The pumping test is conducted by installing a test pump and pumping the well at various flow rates while measuring the water level drawdown in the well. The time, water levels and flow rates are plotted on computer graphs to obtain a picture of how the well responds to various flow rates. From the plots and other calculations the aquifer hydrologic properties can be determined as well as the expected drawdown over an extended period of time. These data help to determine the depth setting and size of the permanent pump to be installed in the well.

Water Quality Sampling

Water quality sampling is conducted to ensure safe drinking water and / or to ensure unwanted parameters are in the water. For example, it is desirable not to have excessive iron or silica in ground water that is used in cooling towers. The pH (acidic or basic) of the water is also important. Water quality analyses are selected based on the intended use of the water.
Water quality analyses for human consumption include testing for coliform bacteria. Analyses for public drinking water include radiological, organic, inorganic, bacteria and microscopic particulate testing.
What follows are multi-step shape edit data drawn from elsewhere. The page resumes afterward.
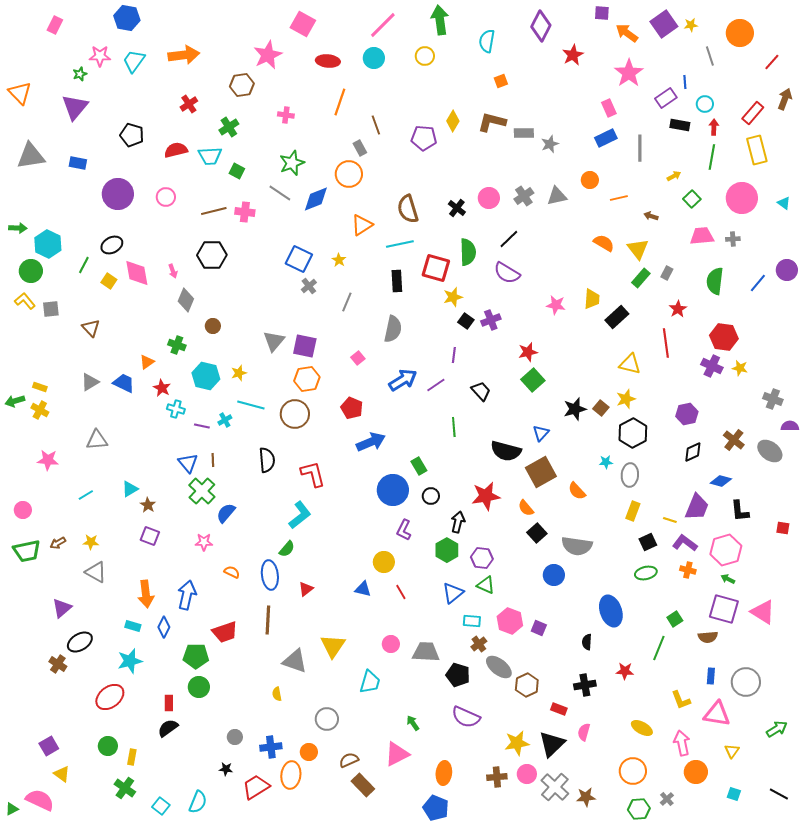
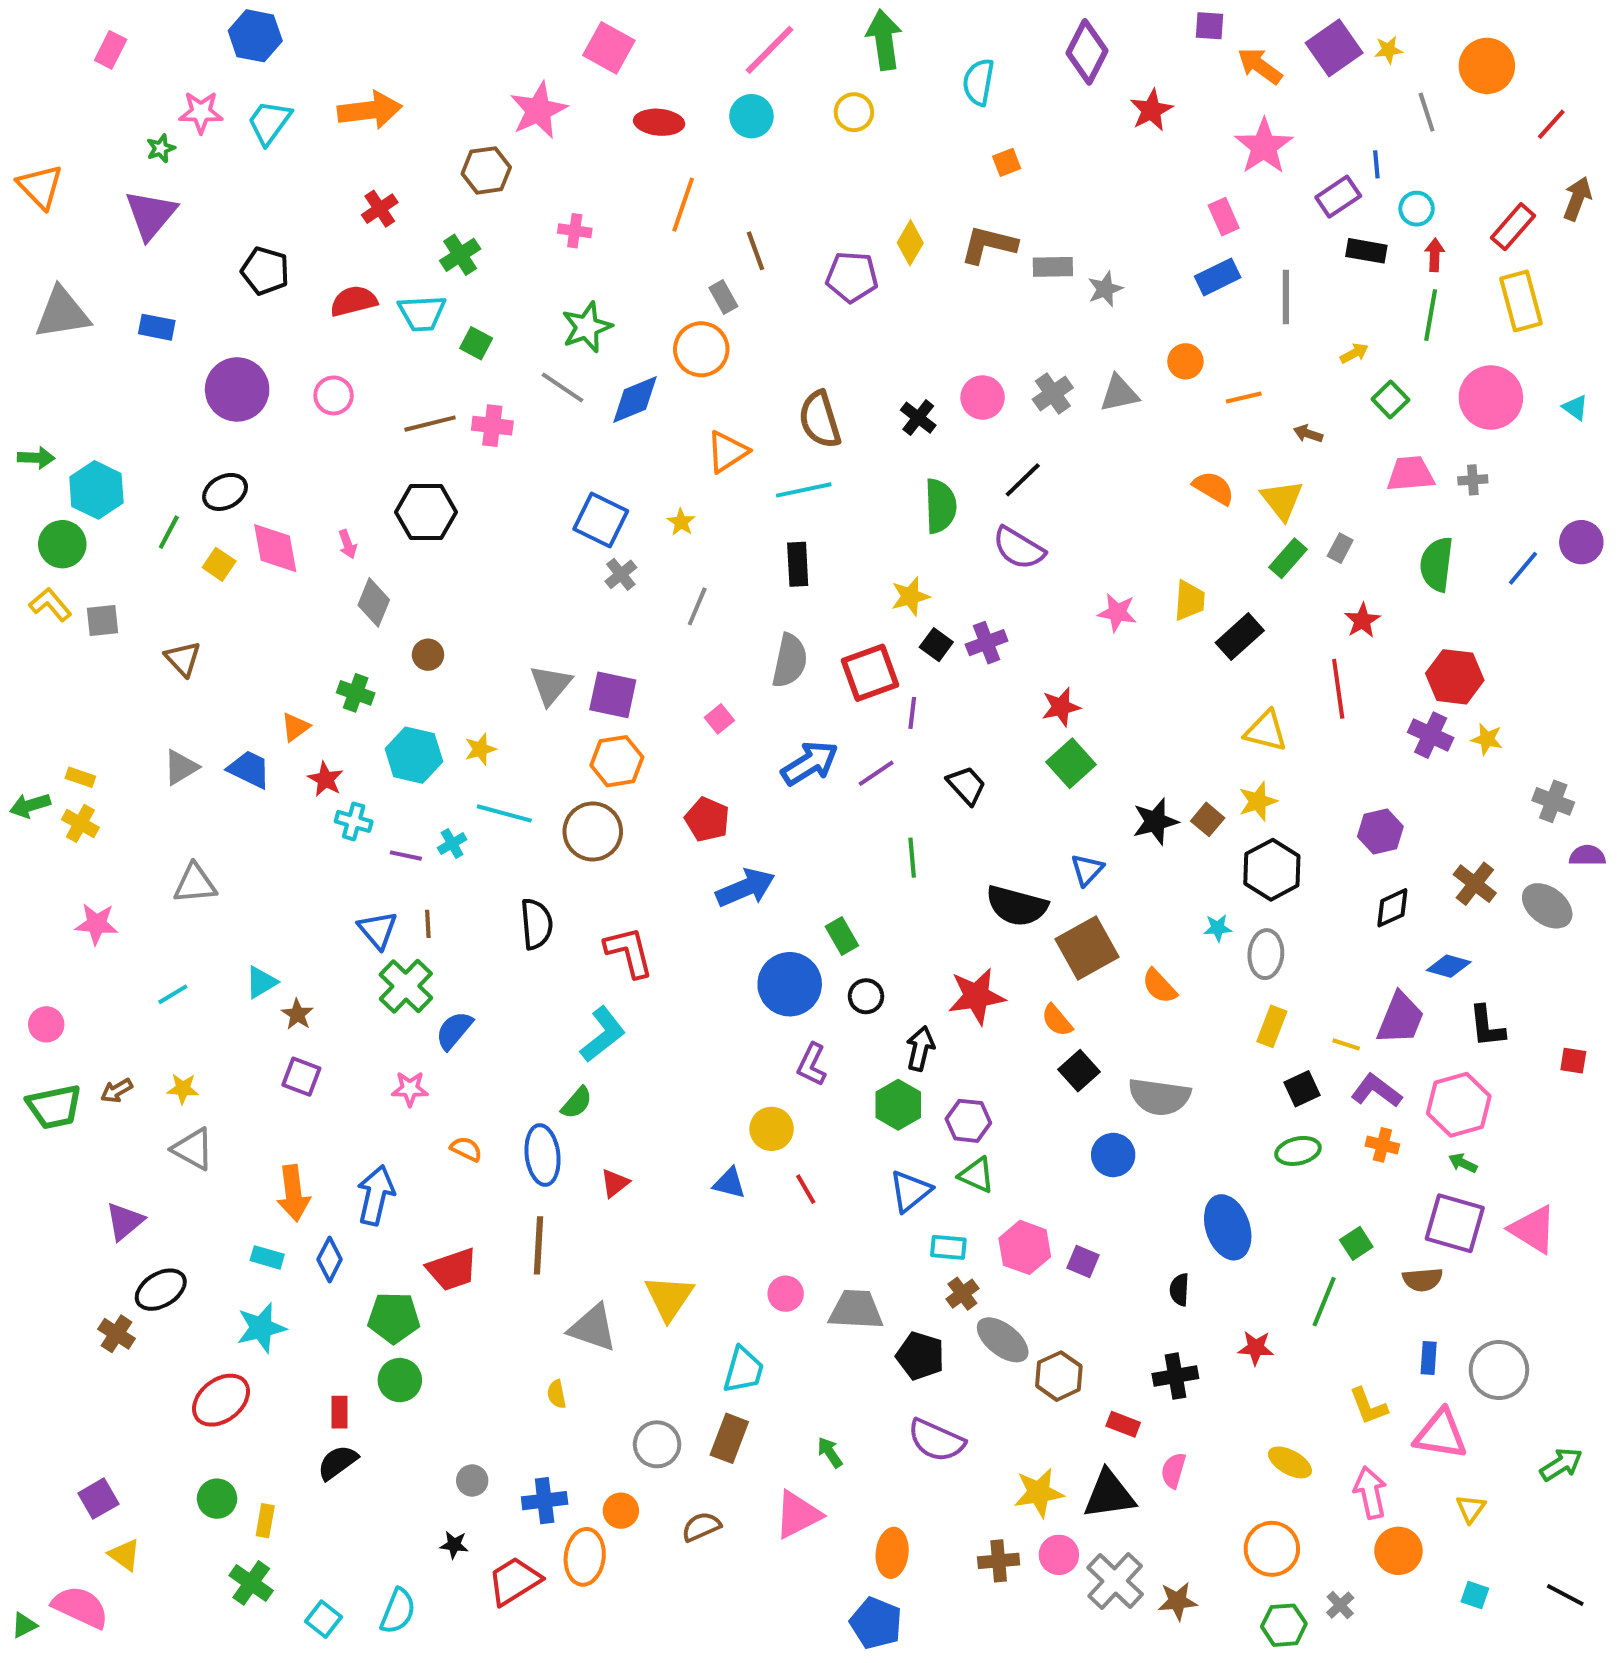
red square: (436, 268) -> (870, 673), moved, turned -36
black triangle: (552, 744) -> (1109, 1495), turned 36
brown rectangle: (363, 785) -> (729, 1438), moved, turned 65

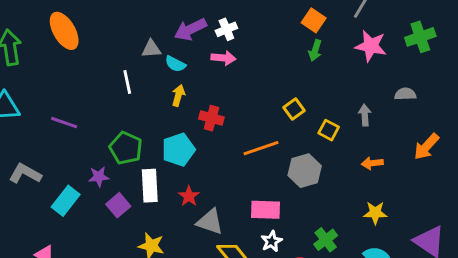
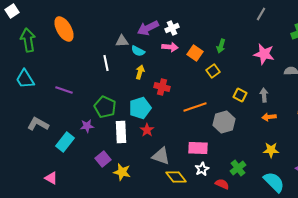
orange square: (314, 20) -> (195, 53), moved
pink star: (371, 46) -> (264, 54), moved
green arrow: (315, 50) -> (221, 46), moved
yellow square: (294, 109) -> (213, 71), moved
gray arrow: (365, 115) -> (264, 95), moved
red star: (189, 196) -> (147, 130), moved
purple square: (118, 205) -> (103, 159), moved

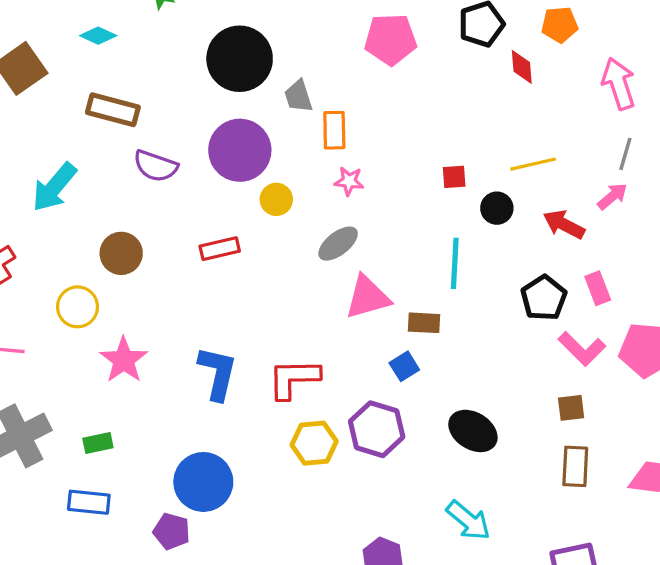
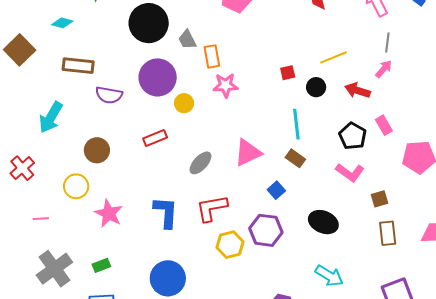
pink star: (349, 181) -> (226, 85), size x1.4
gray ellipse: (338, 244) -> (200, 163), moved
brown rectangle: (424, 323) -> (295, 158), moved, turned 42
pink L-shape: (582, 349) -> (350, 172), moved

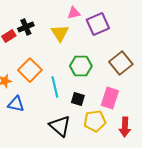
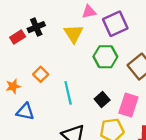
green hexagon: (81, 66) -> (105, 57), moved
orange square: (30, 70) -> (41, 74), size x0.6
black square: (78, 99) -> (102, 100), moved, turned 32

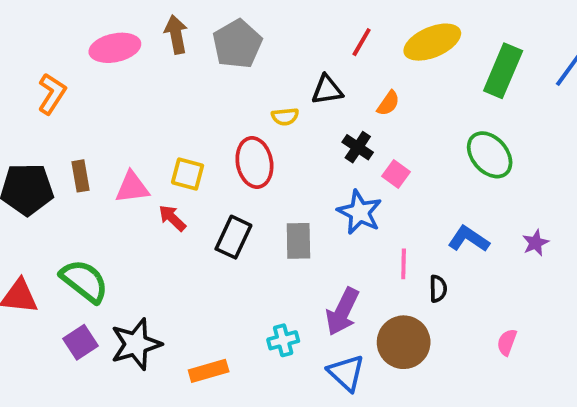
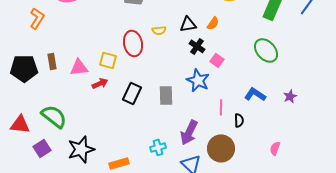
black triangle: (327, 90) -> (188, 24), moved
red ellipse: (254, 163) -> (133, 43), moved
red arrow: (172, 218) -> (100, 83), turned 112
purple square: (80, 342) -> (42, 148), moved

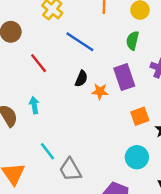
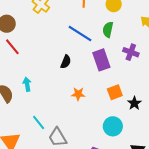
blue line: (80, 42) -> (80, 34), moved
red line: (39, 63) -> (12, 47), moved
orange star: (100, 91) -> (78, 94), moved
Age dating of ground water is also applicable to determine the travel time within the earth and the location of recharge areas.







300 gpm well


Search Techniques and Facts

In order to find fractures containing ground water beneath the ground surface, surface geophysical techniques are employed which allow us to "see" into the earth at depths down to 1000 feet.

The fractures are mapped and are displayed on computer printouts and graphs. By using these techniques and other hydrogeological information, we are "improving the search for ground water." No longer are "guess work" or "forked sticks" necessary.